La complexité d’une telle modification n’est pas négligeable. En plus de la charge explosive, le bipeur doit être capable de détecter le message et d’envoyer le signal à l’explosif, ce qui nécessite au moins des composants supplémentaires et des câbles électriques, souligne « MG », pseudonyme d’un spécialiste des tests de matériel informatique et de batteries au lithium, sur le réseau X. Un signal capable de faire exploser simultanément les dispositifs souhaités est également requis.

Si cette hypothèse est valide, la question reste posée : quand l’ajout de la charge explosive a-t-il eu lieu : directement dans l’usine chargée de la fabrication ? La charge explosive a-t-elle été ajoutée aux dispositifs pendant le transport ? Ou bien les bips d’origine ont-ils été échangés contre des dispositifs piégés lors de la livraison ?

Un responsable anonyme du Hezbollah a déclaré à l’Associated Press que les bips provenaient d’une marque que le groupe n’avait jamais utilisée auparavant : Gold Apollo. Le groupe taïwanais propriétaire de la marque a déclaré mercredi que les engins qui ont explosé avaient été fabriqués et vendus par une société partenaire, BAC Consulting, basée en Hongrie. « Notre société ne fournit que l’autorisation d’utiliser la marque et n’intervient pas dans leur conception et leur fabrication. (…) La conception et la fabrication des produits relèvent de la seule responsabilité de BAC »Gold Apollo a assuré dans un communiqué que BAC Consulting est enregistrée à Budapest, mais qu’elle n’a officiellement qu’un seul employé, et que son adresse officielle est une simple boîte aux lettres sans présence physique, selon l’AFP.
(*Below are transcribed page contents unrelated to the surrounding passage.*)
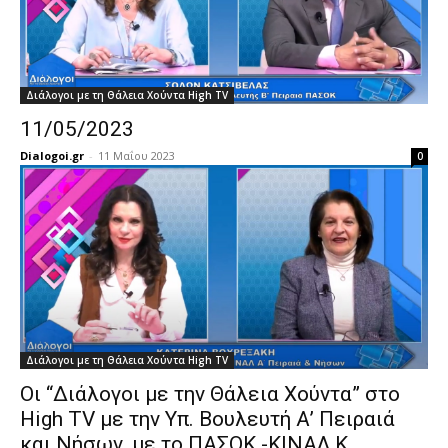
Διάλογοι με τη Θάλεια Χούντα High TV
11/05/2023
Dialogoi.gr
-
11 Μαΐου 2023
0
Διάλογοι με τη Θάλεια Χούντα High TV
Οι “Διάλογοι με την Θάλεια Χούντα” στο
High TV με την Υπ. Βουλευτή Α’ Πειραιά
και Νήσων, με το ΠΑΣΟΚ -ΚΙΝΑΛ Κ.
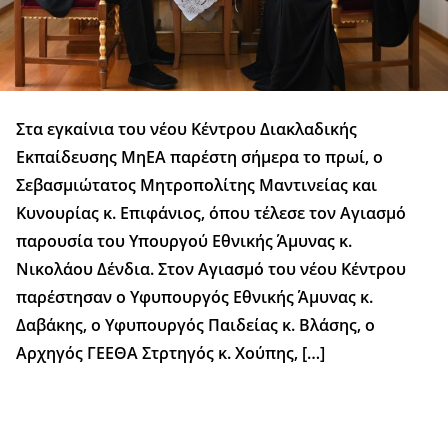
Στα εγκαίνια του νέου Κέντρου Διακλαδικής
Εκπαίδευσης ΜηΕΑ παρέστη σήμερα το πρωί, ο
Σεβασμιώτατος Μητροπολίτης Μαντινείας και
Κυνουρίας κ. Επιφάνιος, όπου τέλεσε τον Αγιασμό
παρουσία του Υπουργού Εθνικής Άμυνας κ.
Νικολάου Δένδια. Στον Αγιασμό του νέου Κέντρου
παρέστησαν ο Υφυπουργός Εθνικής Άμυνας κ.
Δαβάκης, ο Υφυπουργός Παιδείας κ. Βλάσης, ο
Αρχηγός ΓΕΕΘΑ Στρτηγός κ. Χούπης, […]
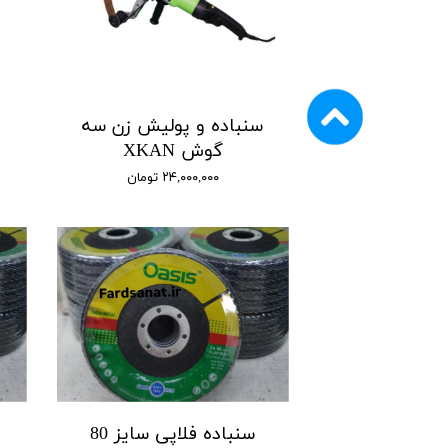
سنباده و پولیش زن سه
گوش XKAN
۲۴,۰۰۰,۰۰۰ تومان
سنباده فلاپی سایز 80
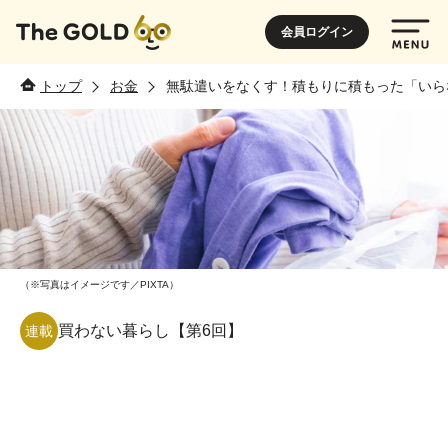
会員ログイン
トップ
お金
無駄遣いをなくす！積もりに積もった「いら
（※写真はイメージです／PIXTA）
買わない暮らし【第6回】
連載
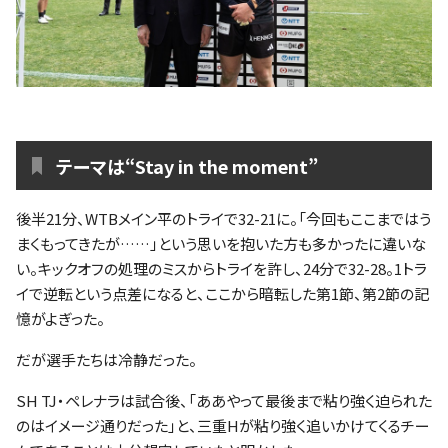
テーマは“Stay in the moment”
後半21分、WTBメイン平のトライで32-21に。「今回もここまではう
まくもってきたが……」という思いを抱いた方も多かったに違いな
い。キックオフの処理のミスからトライを許し、24分で32-28。1トラ
イで逆転という点差になると、ここから暗転した第1節、第2節の記
憶がよぎった。
だが選手たちは冷静だった。
SH TJ・ペレナラは試合後、「ああやって最後まで粘り強く迫られた
のはイメージ通りだった」と、三重Hが粘り強く追いかけてくるチー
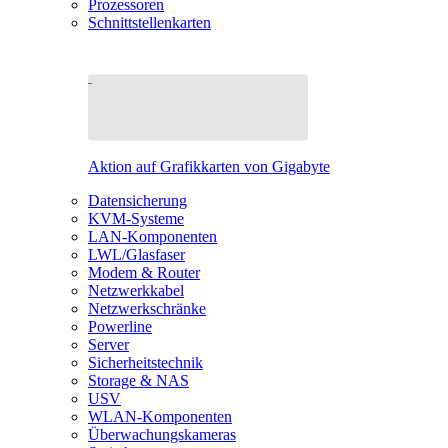
Prozessoren
Schnittstellenkarten
Aktion auf Grafikkarten von Gigabyte
Datensicherung
KVM-Systeme
LAN-Komponenten
LWL/Glasfaser
Modem & Router
Netzwerkkabel
Netzwerkschränke
Powerline
Server
Sicherheitstechnik
Storage & NAS
USV
WLAN-Komponenten
Überwachungskameras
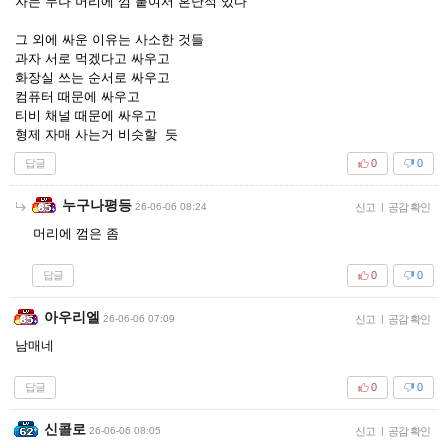
자는 누나 머리에 껌 붙여서 혼난적 있다
그 외에 싸운 이유는 사소한 것들
과자 서로 먹겠다고 싸우고
화장실 쓰는 순서로 싸우고
컴퓨터 때문에 싸우고
티비 채널 때문에 싸우고
형제 자매 사는거 비슷할 듯
답글
0
0
누구나평등
26-06-06 08:24
신고
|
공감 확인
머리에 껌은 좀
답글
0
0
아우리엘
26-06-06 07:09
신고
|
공감 확인
남매네
답글
0
0
신콜로
26-06-06 08:05
신고
|
공감 확인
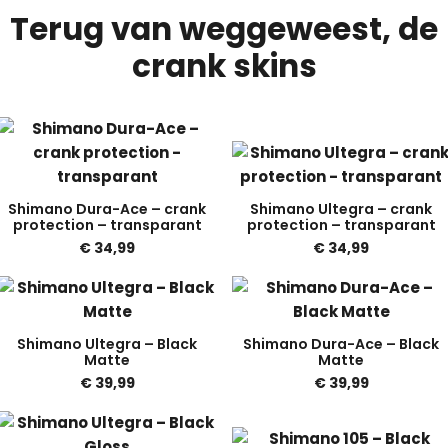
Terug van weggeweest, de
crank skins
Shimano Dura-Ace – crank
Shimano Ultegra – crank
protection – transparant
protection – transparant
€
34,99
€
34,99
Shimano Ultegra – Black
Shimano Dura-Ace – Black
Matte
Matte
€
39,99
€
39,99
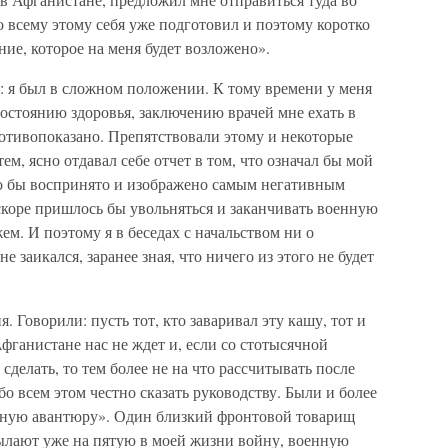
о всему этому себя уже подготовил и поэтому коротко
ие, которое на меня будет возложено».
: я был в сложном положении. К тому времени у меня
остоянию здоровья, заключению врачей мне ехать в
тивопоказано. Препятствовали этому и некоторые
ем, ясно отдавал себе отчет в том, что означал бы мой
ло бы воспринято и изображено самым негативным
вскоре пришлось бы увольняться и заканчивать военную
. И поэтому я в беседах с начальством ни о
не заикался, заранее зная, что ничего из этого не будет
 Говорили: пусть тот, кто заваривал эту кашу, тот и
фганистане нас не ждет и, если со стотысячной
сделать, то тем более не на что рассчитывать после
о всем этом честно сказать руководству. Были и более
явную авантюру». Один близкий фронтовой товарищ
сылают уже на пятую в моей жизни войну, военную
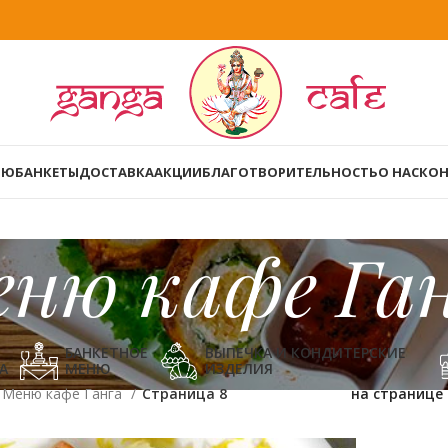
НЮ
БАНКЕТЫ
ДОСТАВКА
АКЦИИ
БЛАГОТВОРИТЕЛЬНОСТЬ
О НАС
КОН
ню кафе Га
БАНКЕТНОЕ
ВЫПЕЧКА И КОНДИТЕРСКИЕ
А
МЕНЮ
ИЗДЕЛИЯ
Меню кафе Ганга
Страница 8
на странице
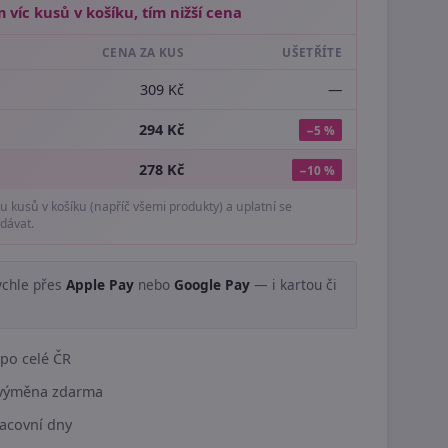
 víc kusů v košíku, tím nižší cena
CENA ZA KUS
UŠETŘÍTE
309 Kč
—
294 Kč
−5 %
278 Kč
−10 %
tu kusů v košíku (napříč všemi produkty) a uplatní se
dávat.
ychle přes
Apple Pay
nebo
Google Pay
— i kartou či
.
po celé ČR
í výměna zdarma
acovní dny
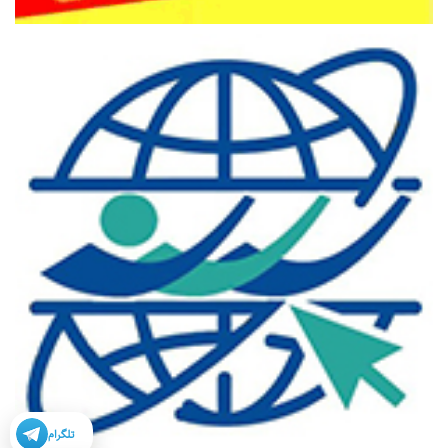
تلگرام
Israël, accusé par le Hezbollah, n’a pas fait le moindre commentaire sur l’événement, mais l’hypothèse d’une opération menée par l’Etat hébreu a été confirmée par des responsables américains et d’autres pays, cités anonymement par plusieurs médias américains, dont le Le New York Times et CNN.

Selon le quotidien américain, les téléavertisseurs auraient été interceptés et modifiés avant d’atteindre le Liban. « La matière explosive, entre 30 et 60 grammes, a été implantée à côté de la batterie de chaque téléavertisseur »ainsi qu’un détonateur qui peut être déclenché à distance, selon des responsables anonymes cités par le Le New York TimesUne source proche de l’équipe libanaise a déclaré à l’AFP que « Les bips qui ont explosé proviennent d’une cargaison de 1 000 appareils récemment importés par le Hezbollah »qui semblent avoir été « piraté à la source »Selon le quotidien américain, la charge explosive aurait été déclenchée par un message reçu à 15h30 (heure locale), présenté comme ayant été envoyé par la direction du Hezbollah.

L’hypothèse d’une bombe placée à l’avance est d’autant plus crédible qu’il existe des précédents. En 1996, Yehia Ayache, l’un des principaux fabricants de bombes du Hamas, avait été tué lorsque son téléphone avait explosé, piégé à l’avance par Israël. La NSA, agence de renseignement américaine, a également intercepté des livraisons d’ordinateurs, mais en y ajoutant des outils d’espionnage, selon des documents transmis en 2013 par un ancien employé Edward Snowden au journal allemand Le miroir.